The Three Musketeers: D'Artagnan, Kisah Memikat Antara Kesetiaan dan Pengkhianatan
Sinema ini merupakan bagian pertama dari dwilogi arahan sutradara Martin Bourboulon.
REPUBLIKA.CO.ID, JAKARTA -- Pemuda asal Gascon bernama D'Artagnan (Francois Civil) pergi ke Paris dengan penuh semangat untuk bergabung menjadi musketeer. Namun, sang komandan mengatakan butuh waktu panjang bagi D'Artagnan untuk bisa diangkat sebagai musketeer, prajurit pengawal Raja Prancis.

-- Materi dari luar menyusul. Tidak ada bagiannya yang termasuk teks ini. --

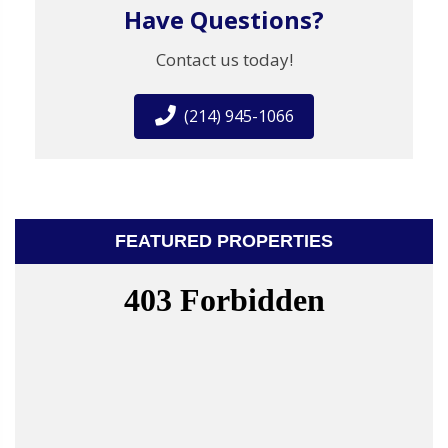
Have Questions?
Contact us today!
(214) 945-1066
FEATURED PROPERTIES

Momen tidak terduga membuat D'Artagnan akrab dengan tiga sosok muskeeter andal, yakni Athos (Vincent Cassel), Aramis (Romain Duris), serta Porthos (Pio Marmai). Mereka terlibat upaya untuk menemukan pelaku sebuah insiden runyam, yang ternyata mempertaruhkan masa depan Kerajaan Prancis.
Kisah D'Artagnan dan ketiga muskeeter itu bisa disimak dalam film The Three Musketeers: D'Artagnan, yang tayang di bioskop Indonesia mulai 29 November 2023. Sinema ini merupakan bagian pertama dari dwilogi arahan sutradara Martin Bourboulon.

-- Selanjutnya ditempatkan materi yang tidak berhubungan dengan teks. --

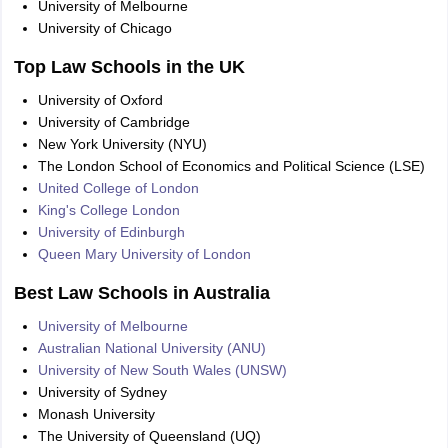
University of Melbourne
University of Chicago
Top Law Schools in the UK
University of Oxford
University of Cambridge
New York University (NYU)
The London School of Economics and Political Science (LSE)
United College of London
King's College London
University of Edinburgh
Queen Mary University of London
Best Law Schools in Australia
University of Melbourne
Australian National University (ANU)
University of New South Wales (UNSW)
University of Sydney
Monash University
The University of Queensland (UQ)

Plotnya didasarkan pada novel sejarah The Three Musketeers (1844) karya penulis Prancis, Alexandre Dumas. Film untuk penonton 13 tahun ke atas ini sarat dengan petualangan autentik, adegan pertempuran, intrik kerajaan, juga batas samar antara kesetiaan dan pengkhianatan.
Sejak awal film, penonton sudah disuguhi adegan menegangkan ketika D'Artagnan berusaha menyelamatkan seorang perempuan dari penculikan. Sutradara Bourboulon menghadirkan perkelahian adu pedang dan rentetan baku tembak dengan menegangkan.
Namun, film tidak cuma berisi berbagai adegan laga. Ada kisah memikat yang membuat penonton ingin menyelami lebih jauh sosok D'Artagnan, begitu juga sosok Athos, Porthos, dan Aramis. Sosok pendukung lain seperti Milady de Winter, Constance Bonacieux, King Louis XIII, Anne of Austria, Duke of Buckingham, dan Cardinal Richelieu juga punya peran signifikan dalam cerita.
Pemilihan cermat para tokoh dalam film amat mendukung The Three Musketeers: D'Artagnan sebagai sebuah paket lengkap, mengawinkan petualangan, thriller, humor, dan drama. Suasana Prancis di tahun 1627-an di tengah ancaman perang pun terlihat sangat nyata.
Di awal, penonton mungkin sedikit kebingungan membedakan satu sosok dengan lainnya. Akan tetapi, lambat laun penonton akan mengenali satu per satu tokoh dengan baik, didukung alur cerita yang tepat dan tidak tergesa-gesa. Film ini pun kian mendekatkan penonton pada kisah Three Musketeers yang tenar dengan motto "Semua untuk satu dan satu untuk semua!".
Malah, banyak keluhan penonton terdengar ketika sekitar dua jam durasi film berakhir, pada momen yang cukup menggantung. Penonton perlu bersabar menantikan lanjutan film, The Three Musketeers: Milady, yang kemungkinan tayang di bioskop Indonesia tahun depan.